間違い探し

 Nintendo Switchで遊べるようになったということで、ゲーム「8番出口」を遊んでみたところ、何故か一発でクリアしてしまったので「これってもしや私にそういう才能ある???」とうはうはしたところで、いや「運だろう」と一蹴してここにいる。このゲームの存在自体は知っていたし、遊ぶ人の動画とかも見ていたのだからアドバンテージもある。異変を知っていることと知らないことでは条件が違いすぎる。あらかじめ知っている異変のうち実際に私の番で登場した異変は1つしかなかったので、異変のわかりやすさに助けられたところもあるだろう。

 8番出口を実際に遊んでみて一番印象に残ったのは「ここから永遠に出られなかったらどうしよう」だった。

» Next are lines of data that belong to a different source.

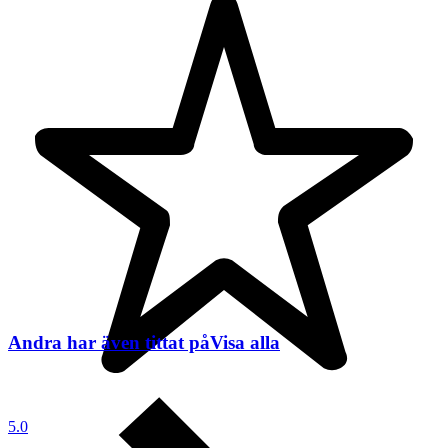
Andra har även tittat på
Visa alla
5.0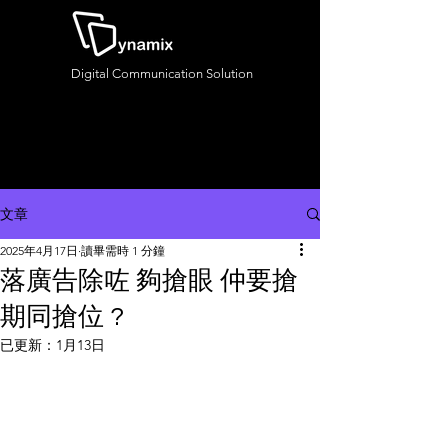
Digital Communication Solution
文章
2025年4月17日
讀畢需時 1 分鐘
落廣告除咗 夠搶眼 仲要搶
期同搶位 ?
已更新：
1月13日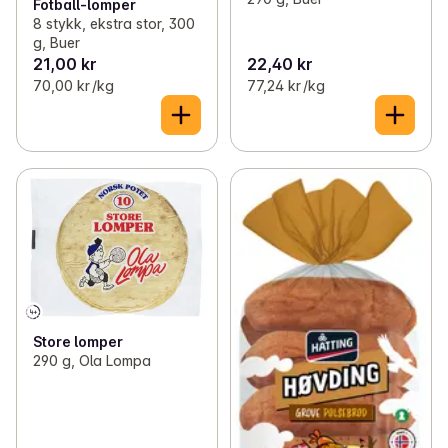
Fotball-lomper
8 stykk, ekstra stor, 300
g, Buer
21,00 kr
22,40 kr
70,00 kr /kg
77,24 kr /kg
Store lomper
290 g, Ola Lompa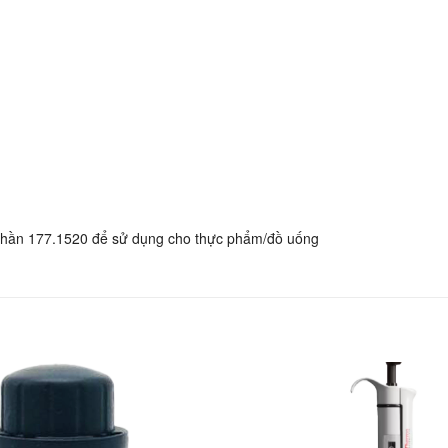
Phần 177.1520 để sử dụng cho thực phẩm/đồ uống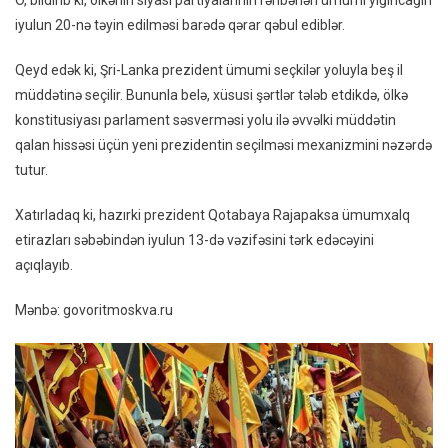
O, bildirib ki, ölkənin siyasi partiyalarının rəhbərləri ümumi yığıncağın
Tarixi
iyulun 20-nə təyin edilməsi barədə qərar qəbul ediblər.
Açıqla
Qeyd edək ki, Şri-Lanka prezident ümumi seçkilər yoluyla beş il
müddətinə seçilir. Bununla belə, xüsusi şərtlər tələb etdikdə, ölkə
konstitusiyası parlament səsverməsi yolu ilə əvvəlki müddətin
qalan hissəsi üçün yeni prezidentin seçilməsi mexanizmini nəzərdə
tutur.
Xatırladaq ki, hazırki prezident Qotabaya Rajapaksa ümumxalq
etirazları səbəbindən iyulun 13-də vəzifəsini tərk edəcəyini
açıqlayıb.
Mənbə: govoritmoskva.ru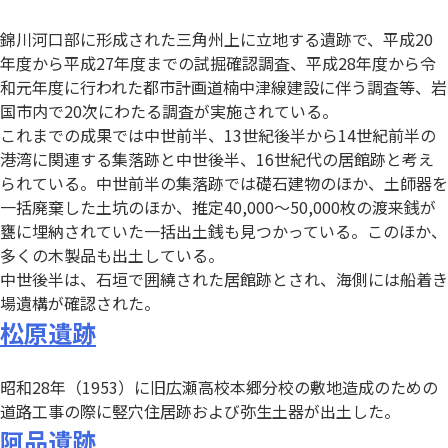
錦川河口部に形成された三角州上に立地する遺跡で、平成20
年度から平成27年度までの試掘確認調査、平成28年度から令
和元年度に行われた都市計画道楠中津線建設に伴う調査等、岩
国市内で20次にわたる調査が実施されている。
これまでの成果では中世前半、13世紀後半から14世紀前半の
港湾に関連する集落跡と中世後半、16世紀代の居館跡と考え
られている。中世前半の集落跡では礎石建物のほか、土師器を
一括廃棄した土坑のほか、推定40,000～50,000枚の渡来銭が
甕に埋納されていた一括出土銭も見つかっている。このほか、
多くの木製品も出土している。
中世後半は、石垣で囲繞された居館跡とされ、海側には船着き
場遺構が確認された。
松原遺跡
昭和28年（1953）に旧広瀬高校本郷分校の敷地造成のための
道路工事の際に竪穴住居跡および弥生土器が出土した。
阿品遺跡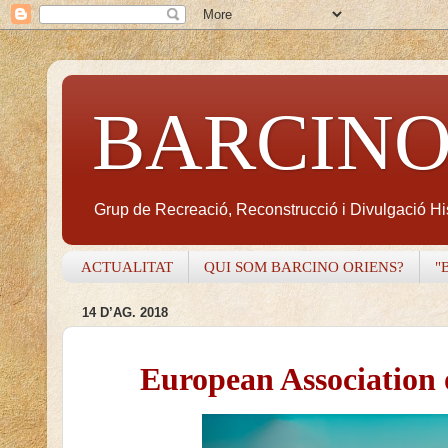
BARCINO
Grup de Recreació, Reconstrucció i Divulgació H
ACTUALITAT
QUI SOM BARCINO ORIENS?
"
14 D’AG. 2018
European Association 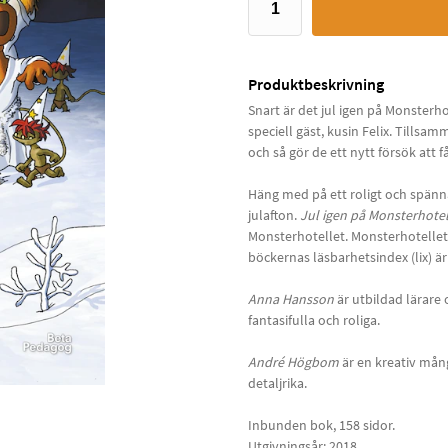
Produktbeskrivning
Snart är det jul igen på Monsterho
speciell gäst, kusin Felix. Tillsam
och så gör de ett nytt försök att få
Häng med på ett roligt och spännan
julafton.
Jul igen på Monsterhotel
Monsterhotellet. Monsterhotellet
böckernas läsbarhetsindex (lix) ä
Anna Hansson
är utbildad lärare
fantasifulla och roliga.
André Högbom
är en kreativ mång
detaljrika.
Inbunden bok, 158 sidor.
Utgivningsår: 2018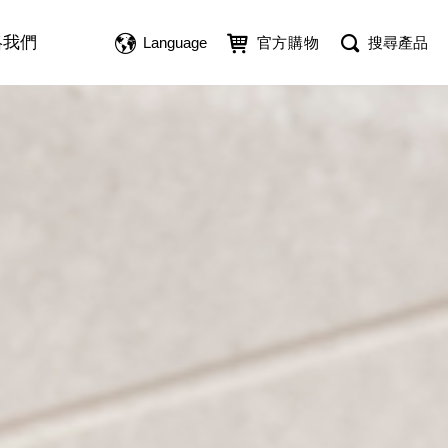
絡我們
Language
官方購物
搜尋產品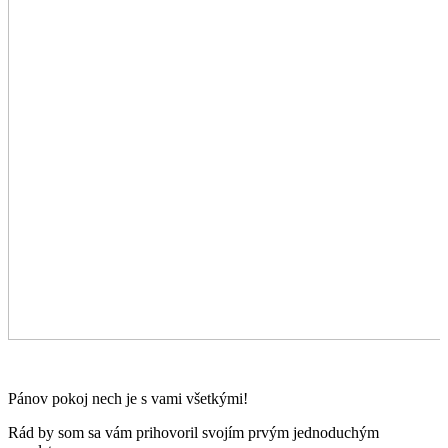
Pánov pokoj nech je s vami všetkými!
Rád by som sa vám prihovoril svojím prvým jednoduchým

この閉塞感みたいなものは、実際に遊ばないとなかなか想像できないものだった。このゲームのポイントは、「出られなかったらどうしよう」という感情がポイントだと思う。少なくとも、私という人間がこのゲームを遊ぶ上では。

 6番7番とゴールが近づいていくにつれ「ここで失敗したらめんどくさいことになる(なぜならゲームの振り出しに戻るからだ)」と、予見される面倒事への恐れが体の中で膨らんでいき、異変を察知しようと苦心するの邪魔してきて、それに抗うのが大変だった。丁寧に、慎重に、ゆっくり、慢心せず、異変を見つけようとすれば、おそらく前には進める。が、それはとても神経を要することなのだと、改めて思い知らされた。

 遊びなのに、仕事をしているような気分だった。自分の仕事の性質上、こういう「間違い探し」のようなものは常にそこらへんにあって、自分は普段から間違い探しをたくさんしているのだなあ、という気づきも得た。間違い探しは嫌いじゃない。平面の、誰かが意図的に作った間違い探しを解くより、誰も理解していない間違いを見つける作業の方が楽しいし、スリリングだ。見つけたときのありがたみが増す。お宝を探しているみたいに。

 

 ゲームというのは、面倒な部分が必ずある。ゲームに限らず、どんな面倒事を許容できるのか、あるいは許容できないのか、その違いが人間の個性だと思うけど、私はRPGの面倒くささはいくらでも受け入れられるのに、8番出口の面倒くささは受け付けないみたいだった。面白いと思う。

 1回遊んで面白かったことに間違いはない。けど、もう遊びたくないな(それはゲーム性が悪いと言っているわけではなく自分のメンタリティ的に気が進まない)と思って、420円の入場料だと思えば、ぜんぜん良いか、と自分を説き伏せている。